Gemini 3 Series - Latest experimental models:

  • gemini-3-pro-preview - Most capable model for complex tasks
  • gemini-3-flash-preview - Fast and intelligent for high-volume tasks

Gemini 2.5 Series - Stable models with advanced reasoning:

  • gemini-2.5-pro - Most capable stable model
  • gemini-2.5-flash - Fast and efficient for most use cases
  • gemini-2.5-flash-lite - Lightweight version for simple tasks
from genkit import Genkit
from genkit.plugins.google_genai import GoogleAI
ai = Genkit(
plugins=[GoogleAI()],
model='googleai/gemini-2.5-flash',
)
response = await ai.generate(
prompt='Explain how neural networks learn in simple terms.',
)
print(response.text)

Gemini models support structured output generation using Pydantic schemas:

from pydantic import BaseModel, Field
from genkit import Output
class Character(BaseModel):
"""An RPG character."""
name: str = Field(description='Character name')
bio: str = Field(description='Character backstory')
age: int = Field(description='Character age')
response = await ai.generate(
prompt='Generate a profile for a fictional fantasy character',
output=Output(schema=Character),
)
print(response.output) # Character instance

Gemini 2.5+ models use an internal thinking process for complex reasoning:

response = await ai.generate(
prompt='Solve this logic puzzle: ...',
config={
'thinking_config': {
'include_thoughts': True,
}
},
)
print(response.text)

Enable Google Search to provide answers with current information:

response = await ai.generate(
prompt='What are the top tech news stories this week?',
config={'google_search_retrieval': True},
)
print(response.text)

Configure safety settings to control content filtering:

response = await ai.generate(
prompt='Your prompt here',
config={
'safety_settings': [
{
'category': 'HARM_CATEGORY_HATE_SPEECH',
'threshold': 'BLOCK_MEDIUM_AND_ABOVE',
},
{
'category': 'HARM_CATEGORY_DANGEROUS_CONTENT',
'threshold': 'BLOCK_MEDIUM_AND_ABOVE',
},
],
},
)
import base64
from genkit import Part, TextPart, MediaPart, Media
# From file
with open('image.jpg', 'rb') as f:
image_data = base64.b64encode(f.read()).decode()
response = await ai.generate(
prompt=[
Part(root=TextPart(text='Describe what is in this image')),
Part(root=MediaPart(media=Media(url=f'data:image/jpeg;base64,{image_data}', content_type='image/jpeg'))),
],
)
from genkit import Part, TextPart, MediaPart, Media
response = await ai.generate(
prompt=[
Part(root=TextPart(text='What happens in this video?')),
Part(root=MediaPart(media=Media(url='https://example.com/video.mp4', content_type='video/mp4'))),
],
)
  • gemini-embedding-001 - Latest Gemini embedding model (3072 dimensions)
  • text-embedding-004 - Text embedding model (768 dimensions)
embeddings = await ai.embed(
embedder='googleai/text-embedding-004',
content='Machine learning models process data to make predictions.',
)
print(embeddings)

Imagen 4 Series:

  • imagen-4.0-generate-001 - Standard quality
  • imagen-4.0-ultra-generate-001 - Ultra-high quality
  • imagen-4.0-fast-generate-001 - Fast generation

Imagen 3 Series:

  • imagen-3.0-generate-002
response = await ai.generate(
model='googleai/imagen-3.0-generate-002',
prompt='A serene Japanese garden with cherry blossoms and a koi pond.',
config={
'number_of_images': 4,
'aspect_ratio': '16:9',
},
)
# Access generated image
if response.message and response.message.content:
media_part = response.message.content[0]
print(f'Generated image: {media_part.root.media.url}')

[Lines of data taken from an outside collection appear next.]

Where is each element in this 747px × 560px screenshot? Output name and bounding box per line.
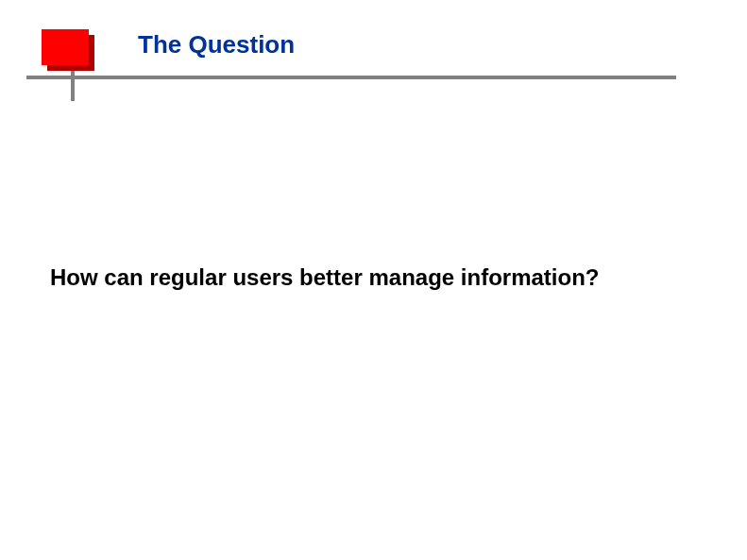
horizontal-divider (26, 76, 676, 79)
accent-square (42, 29, 89, 65)
slide-body-text: How can regular users better manage info… (50, 264, 599, 291)
slide-title: The Question (138, 30, 295, 59)
slide: The Question How can regular users bette… (0, 0, 747, 560)
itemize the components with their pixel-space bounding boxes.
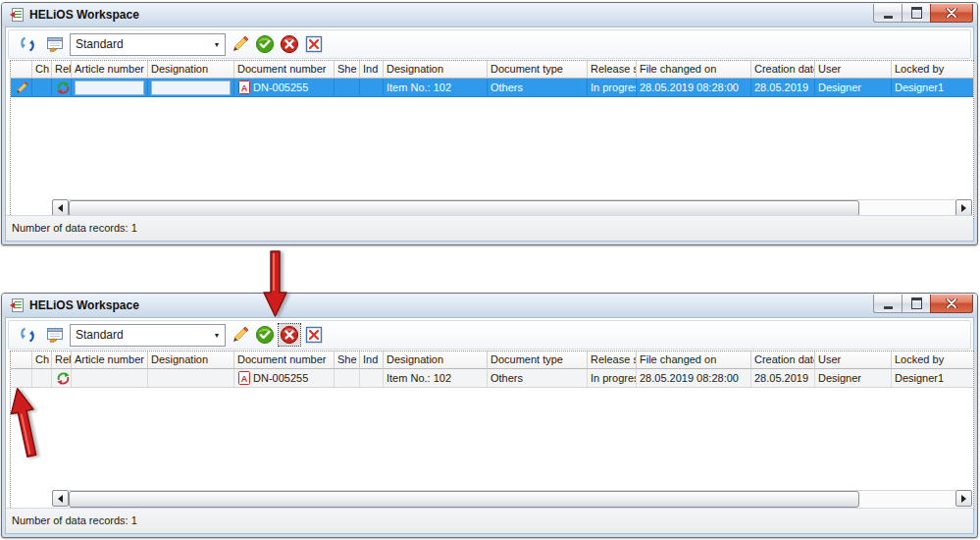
titlebar[interactable]: HELiOS Workspace xyxy=(2,3,977,27)
designation-field[interactable] xyxy=(151,81,231,95)
pencil-icon xyxy=(231,325,250,345)
client-area: Standard ▼ xyxy=(5,27,974,242)
cell-creation-date: 28.05.2019 xyxy=(751,369,815,388)
close-button[interactable] xyxy=(930,4,973,23)
edit-button[interactable] xyxy=(230,33,251,55)
result-list-button[interactable] xyxy=(44,324,66,346)
red-x-circle-icon xyxy=(280,34,299,54)
horizontal-scrollbar[interactable] xyxy=(52,490,972,507)
table-row[interactable]: A DN-005255 Item No.: 102 Others In prog… xyxy=(11,79,974,97)
close-button[interactable] xyxy=(930,295,973,313)
header-release-status[interactable]: Release st xyxy=(588,351,637,369)
release-button[interactable] xyxy=(254,324,276,346)
header-creation-date[interactable]: Creation date xyxy=(751,61,815,79)
cell-article-number[interactable] xyxy=(72,79,148,97)
red-x-circle-icon xyxy=(280,325,299,345)
cancel-release-button[interactable] xyxy=(279,33,300,55)
table-row[interactable]: A DN-005255 Item No.: 102 Others In prog… xyxy=(11,369,974,388)
scroll-right-button[interactable] xyxy=(955,199,972,216)
header-article-number[interactable]: Article number xyxy=(72,61,148,79)
row-edit-pencil-icon xyxy=(15,81,29,95)
chevron-down-icon: ▼ xyxy=(209,332,225,339)
header-index[interactable]: Ind xyxy=(360,61,384,79)
scroll-thumb[interactable] xyxy=(69,491,859,508)
remove-button[interactable] xyxy=(303,324,325,346)
scroll-right-button[interactable] xyxy=(955,490,972,507)
header-sheet[interactable]: She xyxy=(335,61,360,79)
minimize-button[interactable] xyxy=(873,4,902,23)
cell-index xyxy=(360,79,384,97)
header-creation-date[interactable]: Creation date xyxy=(751,351,815,369)
view-select[interactable]: Standard ▼ xyxy=(70,33,226,56)
status-bar: Number of data records: 1 xyxy=(6,215,973,241)
refresh-button[interactable] xyxy=(17,33,38,55)
view-select-value: Standard xyxy=(71,328,209,342)
document-number-text: DN-005255 xyxy=(253,79,308,96)
cell-release-status: In progres xyxy=(588,79,637,97)
header-rel[interactable]: Rel xyxy=(52,351,72,369)
status-bar: Number of data records: 1 xyxy=(6,508,973,533)
pdf-icon: A xyxy=(238,371,250,385)
scroll-track[interactable] xyxy=(69,199,955,216)
result-grid: Ch Rel Article number Designation Docume… xyxy=(10,351,974,510)
header-document-type[interactable]: Document type xyxy=(488,61,588,79)
header-designation[interactable]: Designation xyxy=(148,351,234,369)
header-document-number[interactable]: Document number xyxy=(234,61,335,79)
header-designation-2[interactable]: Designation xyxy=(384,351,488,369)
cell-rel xyxy=(52,369,72,388)
header-locked-by[interactable]: Locked by xyxy=(892,61,974,79)
app-icon xyxy=(9,297,25,313)
maximize-icon xyxy=(911,7,922,19)
release-button[interactable] xyxy=(254,33,276,55)
view-select[interactable]: Standard ▼ xyxy=(70,324,226,347)
scroll-left-button[interactable] xyxy=(52,199,69,216)
cancel-release-button[interactable] xyxy=(279,324,300,346)
header-rel[interactable]: Rel xyxy=(52,61,72,79)
header-locked-by[interactable]: Locked by xyxy=(892,351,974,369)
result-list-button[interactable] xyxy=(44,33,66,55)
header-index[interactable]: Ind xyxy=(360,351,384,369)
horizontal-scrollbar[interactable] xyxy=(52,199,972,216)
status-text: Number of data records: 1 xyxy=(12,222,137,234)
svg-text:A: A xyxy=(241,374,248,384)
maximize-button[interactable] xyxy=(902,295,930,313)
scroll-left-button[interactable] xyxy=(52,490,69,507)
refresh-icon xyxy=(19,326,36,344)
header-indicator[interactable] xyxy=(11,61,32,79)
header-release-status[interactable]: Release st xyxy=(588,61,637,79)
minimize-icon xyxy=(884,306,893,309)
edit-button[interactable] xyxy=(230,324,251,346)
header-sheet[interactable]: She xyxy=(335,351,360,369)
header-ch[interactable]: Ch xyxy=(32,351,52,369)
scroll-right-icon xyxy=(961,204,966,212)
header-document-type[interactable]: Document type xyxy=(488,351,588,369)
header-user[interactable]: User xyxy=(815,61,892,79)
header-indicator[interactable] xyxy=(11,351,32,369)
cell-designation xyxy=(148,369,234,388)
annotation-arrow-up xyxy=(8,385,51,463)
header-file-changed-on[interactable]: File changed on xyxy=(637,61,751,79)
client-area: Standard ▼ xyxy=(5,317,974,534)
toolbar: Standard ▼ xyxy=(8,320,971,350)
header-designation-2[interactable]: Designation xyxy=(384,61,488,79)
scroll-track[interactable] xyxy=(69,490,955,507)
header-user[interactable]: User xyxy=(815,351,892,369)
titlebar[interactable]: HELiOS Workspace xyxy=(2,294,977,317)
cell-designation[interactable] xyxy=(148,79,234,97)
refresh-button[interactable] xyxy=(17,324,38,346)
header-article-number[interactable]: Article number xyxy=(72,351,148,369)
close-icon xyxy=(946,298,957,308)
check-circle-icon xyxy=(255,34,275,54)
article-number-field[interactable] xyxy=(75,81,144,95)
delete-x-box-icon xyxy=(304,34,324,54)
header-ch[interactable]: Ch xyxy=(32,61,52,79)
cell-sheet xyxy=(335,369,360,388)
maximize-button[interactable] xyxy=(902,4,930,23)
close-icon xyxy=(946,8,957,18)
header-file-changed-on[interactable]: File changed on xyxy=(637,351,751,369)
minimize-button[interactable] xyxy=(873,295,902,313)
header-designation[interactable]: Designation xyxy=(148,61,234,79)
cell-document-type: Others xyxy=(488,79,588,97)
remove-button[interactable] xyxy=(303,33,325,55)
header-document-number[interactable]: Document number xyxy=(234,351,335,369)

Veo models generate videos from text prompts using the background model pattern (long-running operations that can take minutes).

  • veo-2.0-generate-001 - Veo 2.0
  • veo-3.0-generate-001 - Veo 3.0
  • veo-3.1-generate-001 - Veo 3.1 with native audio
import asyncio
from genkit.plugins.google_genai import VeoVersion
# Start video generation (returns an Operation)
response = await ai.generate(
model=f'googleai/{VeoVersion.VEO_2_0}',
prompt='A majestic dragon soaring over a mystical forest at dawn.',
config={
'aspect_ratio': '16:9',
},
)
# Video generation returns an operation that needs to be polled
operation = response.operation
if operation:
# Poll until complete
while not operation.done:
operation = await ai.check_operation(operation)
await asyncio.sleep(5) # Wait between polls
if operation.error:
print(f'Error: {operation.error.message}')
else:
# Extract video from result
video = operation.output.message.content[0]
print(f'Video URL: {video.root.media.url}')

Configuration Options:

  • aspect_ratio: "16:9" or "9:16"
  • negative_prompt: Text to discourage in generation
  • person_generation: "dont_allow", "allow_adult", "allow_all"
  • duration_seconds: Video length (Veo 2 only, 5-8 seconds)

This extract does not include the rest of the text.